# KNN

In [1]:
import pandas as pd
from math import sqrt

In [2]:
data = pd.DataFrame({
    'Height': [158,158,158,160,160,163,163,160,163,165,165,165,168,168,168,170,170,170], 
    'Weight': [58,59,63,59,60,60,61,64,64,61,62,65,62,63,66,63,64,68], 
    'Size': ['M','M','M','M','M','M','M','L','L','L','L','L','L','L','L','L','L','L']}
)
data

Unnamed: 0,Height,Weight,Size
0,158,58,M
1,158,59,M
2,158,63,M
3,160,59,M
4,160,60,M
5,163,60,M
6,163,61,M
7,160,64,L
8,163,64,L
9,165,61,L


In [3]:
def dist(test_h, test_w, train_h, train_w):
    return sqrt((test_h-train_h)**2 + (test_w-train_w)**2)

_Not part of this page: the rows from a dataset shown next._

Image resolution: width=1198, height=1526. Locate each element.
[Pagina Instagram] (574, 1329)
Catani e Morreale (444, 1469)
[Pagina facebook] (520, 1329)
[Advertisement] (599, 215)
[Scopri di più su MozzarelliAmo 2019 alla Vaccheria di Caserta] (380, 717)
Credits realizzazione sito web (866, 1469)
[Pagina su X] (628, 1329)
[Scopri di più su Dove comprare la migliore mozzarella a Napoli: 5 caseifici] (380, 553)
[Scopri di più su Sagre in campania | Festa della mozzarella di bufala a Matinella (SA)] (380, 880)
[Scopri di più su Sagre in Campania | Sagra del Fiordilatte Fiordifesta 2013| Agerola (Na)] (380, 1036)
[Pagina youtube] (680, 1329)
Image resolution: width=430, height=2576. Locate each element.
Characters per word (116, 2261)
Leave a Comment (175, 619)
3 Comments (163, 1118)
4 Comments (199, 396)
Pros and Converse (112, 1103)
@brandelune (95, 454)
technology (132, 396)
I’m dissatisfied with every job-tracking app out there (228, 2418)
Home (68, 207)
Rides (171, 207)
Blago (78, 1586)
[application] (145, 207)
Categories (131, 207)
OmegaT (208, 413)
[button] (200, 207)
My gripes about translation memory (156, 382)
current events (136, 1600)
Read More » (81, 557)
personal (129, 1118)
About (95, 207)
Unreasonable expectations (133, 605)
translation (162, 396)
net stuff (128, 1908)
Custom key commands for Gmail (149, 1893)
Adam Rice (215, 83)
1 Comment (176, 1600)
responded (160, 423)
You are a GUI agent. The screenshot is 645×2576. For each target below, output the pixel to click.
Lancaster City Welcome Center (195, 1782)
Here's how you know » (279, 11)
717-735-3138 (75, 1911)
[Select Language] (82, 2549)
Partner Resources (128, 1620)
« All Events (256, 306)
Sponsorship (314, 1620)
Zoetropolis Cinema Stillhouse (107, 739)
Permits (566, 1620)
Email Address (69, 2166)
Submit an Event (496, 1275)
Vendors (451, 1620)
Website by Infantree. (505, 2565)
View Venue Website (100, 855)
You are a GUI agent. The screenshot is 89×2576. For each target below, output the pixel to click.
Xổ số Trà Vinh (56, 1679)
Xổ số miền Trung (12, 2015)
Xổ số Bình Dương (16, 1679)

## Without Standardization

In [4]:
test_data = [161, 61]
distances = []
for i in range(len(data['Height'])):
    height = data['Height'][i]
    weight = data['Weight'][i]
    distances.append(dist(test_data[0],test_data[1], height, weight))

data['Distance'] = distances

sorted_data = data.sort_values('Distance')
sorted_data = sorted_data[:5]
sorted_data

Unnamed: 0,Height,Weight,Size,Distance
4,160,60,M,1.414214
6,163,61,M,2.0
3,160,59,M,2.236068
5,163,60,M,2.236068
7,160,64,L,3.162278


In [5]:
predicted_size = sorted_data.max()['Size']

print(f'{test_data[0]}cm height and {test_data[1]}kg weight person belongs to "{predicted_size}" size.')

161cm height and 61kg weight person belongs to "M" size.


## With Standardization

In [6]:
def standard(x, min, max):
    return (x - min) / (max - min)

In [7]:
max_h = max(data['Height'])
min_h = min(data['Height'])

max_w = max(data['Weight'])
min_w = min(data['Weight'])

print(f'Min Height: {min_h}')
print(f'Max Height: {max_h}\n')
print(f'Min Weight: {min_w}')
print(f'Max Weight: {max_w}')

Min Height: 158
Max Height: 170

Min Weight: 58
Max Weight: 68


In [8]:
new_heights = []
new_weights = []
for i in range(len(data['Height'])):
    height = data['Height'][i]
    weight = data['Weight'][i]

    new_heights.append(standard(height, min_h, max_h))
    new_weights.append(standard(weight, min_w, max_w))

data['Height'] = new_heights
data['Weight'] = new_weights
data

Unnamed: 0,Height,Weight,Size,Distance
0,0.0,0.0,M,4.242641
1,0.0,0.1,M,3.605551
2,0.0,0.5,M,3.605551
3,0.166667,0.1,M,2.236068
4,0.166667,0.2,M,1.414214
5,0.416667,0.2,M,2.236068
6,0.416667,0.3,M,2.0
7,0.166667,0.6,L,3.162278
8,0.416667,0.6,L,3.605551
9,0.583333,0.3,L,4.0


In [9]:
test_data = [161, 61]
# standardized the testing data height
test_data[0] = standard(test_data[0], min_h, max_h)
# standardize the testing data weight
test_data[1] = standard(test_data[1], min_w, max_w)
test_data

[0.25, 0.3]

In [10]:
distances = []
for i in range(len(data['Height'])):
    height = data['Height'][i]
    weight = data['Weight'][i]
    distances.append(dist(test_data[0],test_data[1], height, weight))

data['Distance'] = distances
data

Unnamed: 0,Height,Weight,Size,Distance
0,0.0,0.0,M,0.390512
1,0.0,0.1,M,0.320156
2,0.0,0.5,M,0.320156
3,0.166667,0.1,M,0.216667
4,0.166667,0.2,M,0.130171
5,0.416667,0.2,M,0.194365
6,0.416667,0.3,M,0.166667
7,0.166667,0.6,L,0.311359
8,0.416667,0.6,L,0.343188
9,0.583333,0.3,L,0.333333


In [11]:
sorted_data = data.sort_values('Distance')
sorted_data = sorted_data[:5]
sorted_data

Unnamed: 0,Height,Weight,Size,Distance
4,0.166667,0.2,M,0.130171
6,0.416667,0.3,M,0.166667
5,0.416667,0.2,M,0.194365
3,0.166667,0.1,M,0.216667
7,0.166667,0.6,L,0.311359


In [12]:
predicted_size = sorted_data.max()['Size']

print(f'After standardization, 161cm height and 61kg weight person belongs to "{predicted_size}" size.')

After standardization, 161cm height and 61kg weight person belongs to "M" size.